Limits and dangers of ketamine

While the effect of ketamine may seem miraculous, it's essential to remember that it remains transitory and does not correct the underlying causes of depression. The molecule acts like a switch, cutting off the excitatory crisis and momentarily restoring energy to the brain. But as soon as its action disappears, the metabolic terrain that led to depression remains unchanged. This is why symptoms often return after a few days or weeks, sometimes more intensely than before (which is also the case with SSRIs).

What's more, ketamine carries considerable risks, especially with repeated or long-term use. Psychologically, it can provoke episodes of dissociation, confusion and even depersonalization. Some patients experience profound emotional relief, but also a feeling of strangeness or detachment that can be disturbing.

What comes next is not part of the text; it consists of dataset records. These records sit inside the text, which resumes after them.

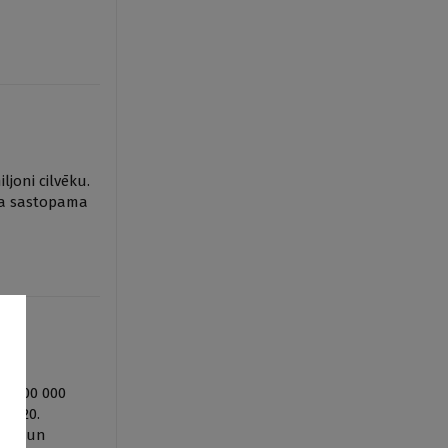
ljoni cilvēku.
ija sastopama
uz 100 000
as 20.
buma un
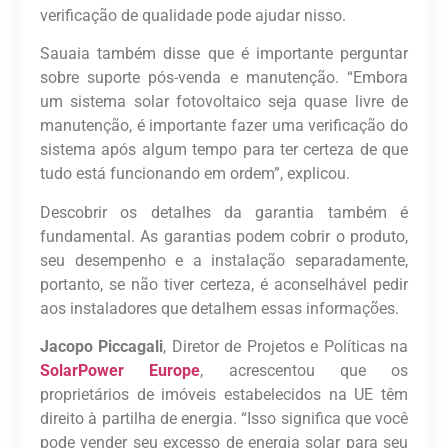
verificação de qualidade pode ajudar nisso.
Sauaia também disse que é importante perguntar
sobre suporte pós-venda e manutenção. “Embora
um sistema solar fotovoltaico seja quase livre de
manutenção, é importante fazer uma verificação do
sistema após algum tempo para ter certeza de que
tudo está funcionando em ordem”, explicou.
Descobrir os detalhes da garantia também é
fundamental. As garantias podem cobrir o produto,
seu desempenho e a instalação separadamente,
portanto, se não tiver certeza, é aconselhável pedir
aos instaladores que detalhem essas informações.
Jacopo Piccagali
, Diretor de Projetos e Políticas na
SolarPower Europe
, acrescentou que os
proprietários de imóveis estabelecidos na UE têm
direito à partilha de energia. “Isso significa que você
pode vender seu excesso de energia solar para seu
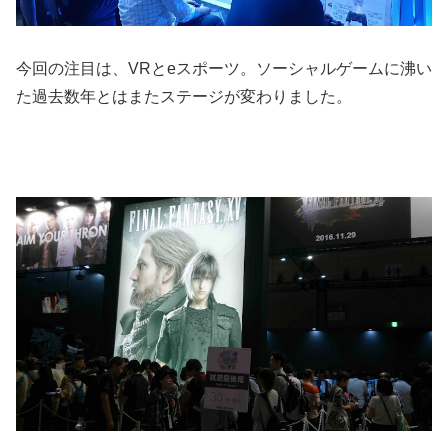
今回の注目は、VRとeスポーツ。ソーシャルゲームに沸い
た過去数年とはまたステージが変わりました。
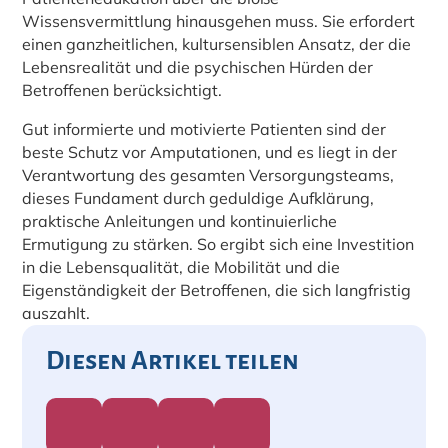
Wissensvermittlung hinausgehen muss. Sie erfordert
einen ganzheitlichen, kultursensiblen Ansatz, der die
Lebensrealität und die psychischen Hürden der
Betroffenen berücksichtigt.
Gut informierte und motivierte Patienten sind der
beste Schutz vor Amputationen, und es liegt in der
Verantwortung des gesamten Versorgungsteams,
dieses Fundament durch geduldige Aufklärung,
praktische Anleitungen und kontinuierliche
Ermutigung zu stärken. So ergibt sich eine Investition
in die Lebensqualität, die Mobilität und die
Eigenständigkeit der Betroffenen, die sich langfristig
auszahlt.
Diesen Artikel teilen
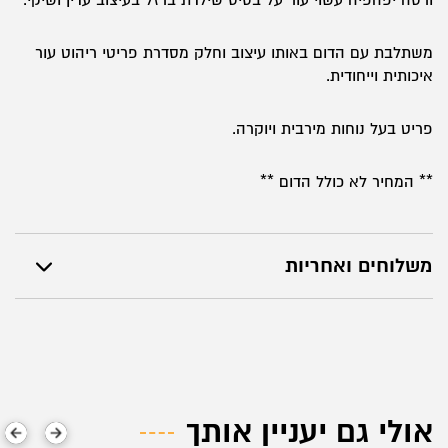
ורסה יפהפיה עשוי עור על בסיס שילדת ברזל בעיצוב עדין ושיקי.
משתלבת עם הדום באותו עיצוב וחלק מסדרת פריטי ריהוט עור
איכותית וייחודית.
פריט בעל נוחות מירבית ויוקרה.
** המחיר לא כולל הדום **
משלוחים ואחריות
אולי גם יעניין אותך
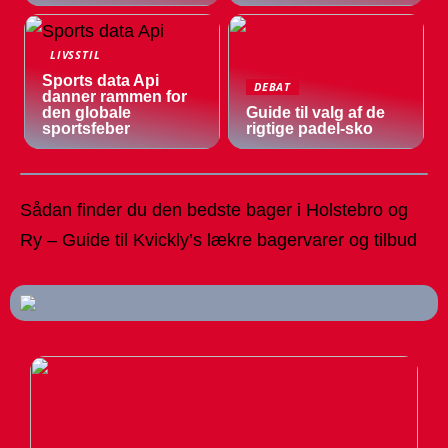
LIVSSTIL
Sports data Api
DEBAT
danner rammen for
den globale
Guide til valg af de
sportsfeber
rigtige padel-sko
Sådan finder du den bedste bager i Holstebro og
Ry – Guide til Kvickly’s lækre bagervarer og tilbud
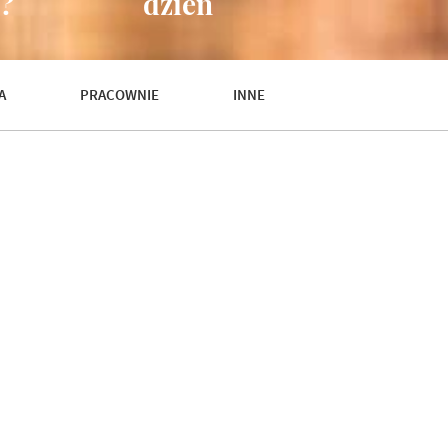
y?
dzień
A
PRACOWNIE
INNE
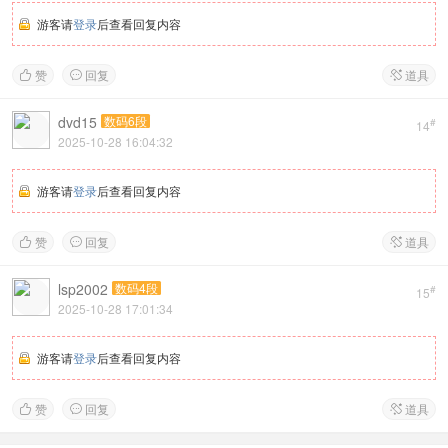
游客请
登录
后查看回复内容
赞
回复
道具



dvd15
数码6段
#
14
2025-10-28 16:04:32
游客请
登录
后查看回复内容
赞
回复
道具



lsp2002
数码4段
#
15
2025-10-28 17:01:34
游客请
登录
后查看回复内容
赞
回复
道具



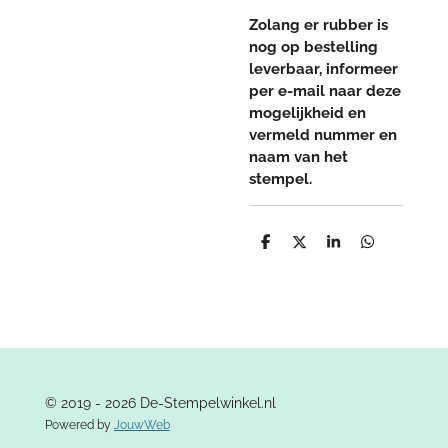
Zolang er rubber is
nog op bestelling
leverbaar, informeer
per e-mail naar deze
mogelijkheid en
vermeld nummer en
naam van het
stempel.
D
D
S
D
e
e
h
e
l
e
a
l
e
l
r
e
n
e
n
© 2019 - 2026 De-Stempelwinkel.nl
Powered by
JouwWeb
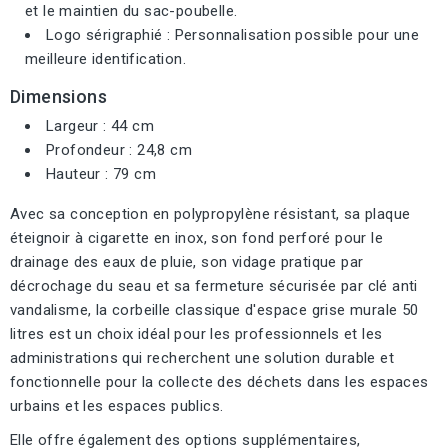
et le maintien du sac-poubelle.
Logo sérigraphié : Personnalisation possible pour une
meilleure identification.
Dimensions
Largeur : 44 cm
Profondeur : 24,8 cm
Hauteur : 79 cm
Avec sa conception en polypropylène résistant, sa plaque
éteignoir à cigarette en inox, son fond perforé pour le
drainage des eaux de pluie, son vidage pratique par
décrochage du seau et sa fermeture sécurisée par clé anti
vandalisme, la corbeille classique d'espace grise murale 50
litres est un choix idéal pour les professionnels et les
administrations qui recherchent une solution durable et
fonctionnelle pour la collecte des déchets dans les espaces
urbains et les espaces publics.
Elle offre également des options supplémentaires,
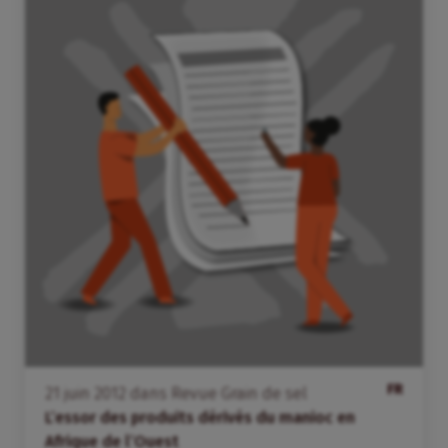
FR
21
juin
2012
dans
Revue Grain de sel
L’essor des produits dérivés du manioc en
Afrique de l’Ouest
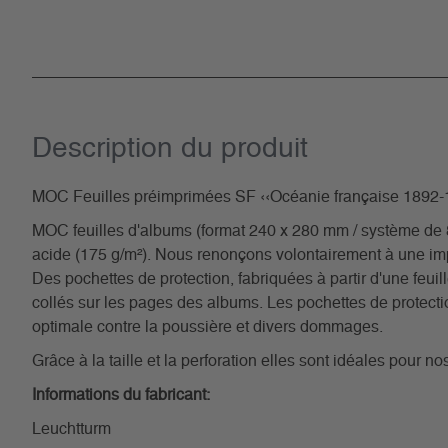
Description du­ produit
MOC Feuilles préimprimées SF ‹‹Océanie française 1892-1
MOC feuilles d'albums (format 240 x 280 mm / système de 8 t
acide (175 g/m²). Nous renonçons volontairement à une im
Des pochettes de protection, fabriquées à partir d'une feuill
collés sur les pages des albums. Les pochettes de protectio
optimale contre la poussière et divers dommages.
Grâce à la taille et la perforation elles sont idéales pour 
Informations du fabricant:
Leuchtturm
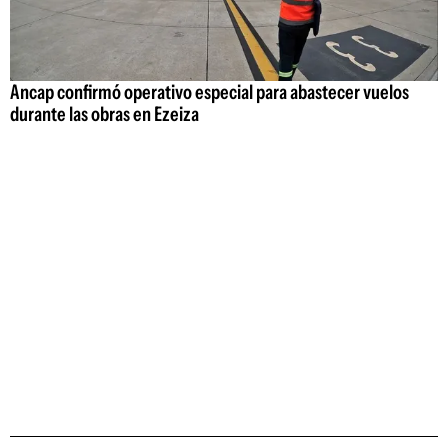
Ancap confirmó operativo especial para abastecer vuelos
durante las obras en Ezeiza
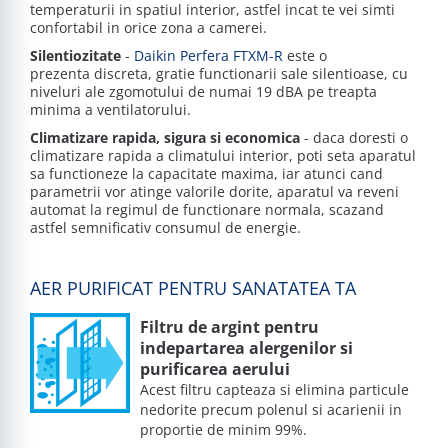
temperaturii in spatiul interior, astfel incat te vei simti
confortabil in orice zona a camerei.
Silentiozitate
-
Daikin Perfera FTXM-R
este o
prezenta discreta, gratie functionarii sale silentioase, cu
niveluri ale zgomotului de numai 19 dBA pe treapta
minima a ventilatorului.
Climatizare rapida, sigura si economica
- daca doresti o
climatizare rapida a climatului interior, poti seta aparatul
sa functioneze la capacitate maxima, iar atunci cand
parametrii vor atinge valorile dorite, aparatul va reveni
automat la regimul de functionare normala, scazand
astfel semnificativ consumul de energie.
AER PURIFICAT PENTRU SANATATEA TA
Filtru de argint pentru
indepartarea alergenilor si
purificarea aerului
Acest filtru capteaza si elimina particule
nedorite precum polenul si acarienii in
proportie de minim 99%.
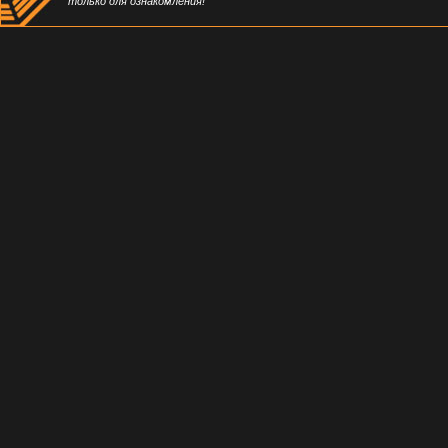
только для ознакомления!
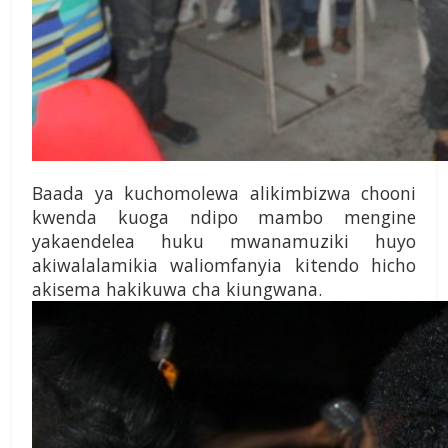
Baada ya kuchomolewa alikimbizwa chooni
kwenda kuoga ndipo mambo men­gine
yakaendelea huku mwanamuziki huyo
akiwala­lamikia waliomfanyia kiten­do hicho
akisema hakikuwa cha kiungwana.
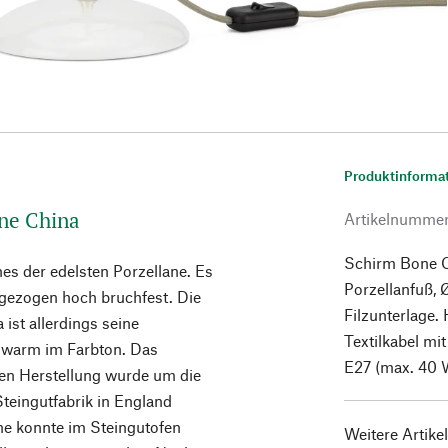
Produktinforma
one China
Artikelnumme
Schirm Bone Ch
es der edelsten Porzellane. Es
Porzellanfuß, 
sgezogen hoch bruchfest. Die
Filzunterlage.
ist allerdings seine
Textilkabel mi
d warm im Farbton. Das
E27 (max. 40 W
ten Herstellung wurde um die
Steingutfabrik in England
he konnte im Steingutofen
Weitere Artike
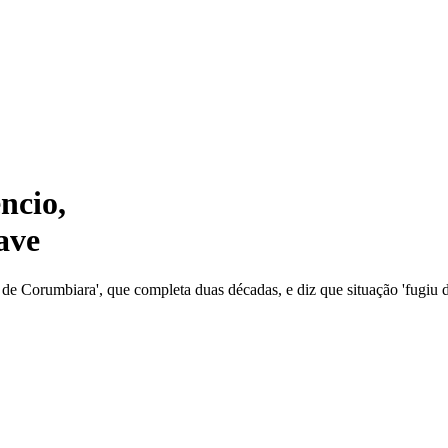
ncio,
ave
 Corumbiara', que completa duas décadas, e diz que situação 'fugiu do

With regular administration, there is also progressive tolerance, requiring higher doses to achieve the same effect, as well as psychological dependence, with the patient fearing the sudden return of symptoms.

On the physical side, urinary and bladder damage have been widely documented in chronic recreational ketamine users (Mason et al., 2010).

Finally, some research suggests that long-term, high-dose ketamine may also affect memory and cognitive function.

These side effects show that ketamine cannot be a single or permanent solution. It needs to be seen as a punctual tool, integrated into a comprehensive treatment program aimed at restoring cellular respiration, reducing oxidative stress, correcting nutritional deficiencies and re-establishing hormonal balance. Without this in-depth approach, it runs the risk of becoming a mere chemical crutch, without ever offering a lasting cure.

Conclusion

Ketamine turns our understanding of depression on its head. By acting quickly and powerfully, it demonstrates that depressive states are not fixed and can be reversed in a matter of hours. But it only lifts the veil temporarily: as soon as its action wears off, the brain slips back into the same energy blockage that plunged it into suffering in the first place.

Rather than seeing depression as a chemical imbalance to be corrected by a molecule, it becomes essential to see it as an energetic crisis of the brain. True healing will come not from a punctual blockage of receptors, but from a lasting restoration of mitochondria, cellular respiration and energy production mechanisms.

The challenge now is to transform this temporary respite into lasting change, by tackling the root causes that stifle the mind long before symptoms appear.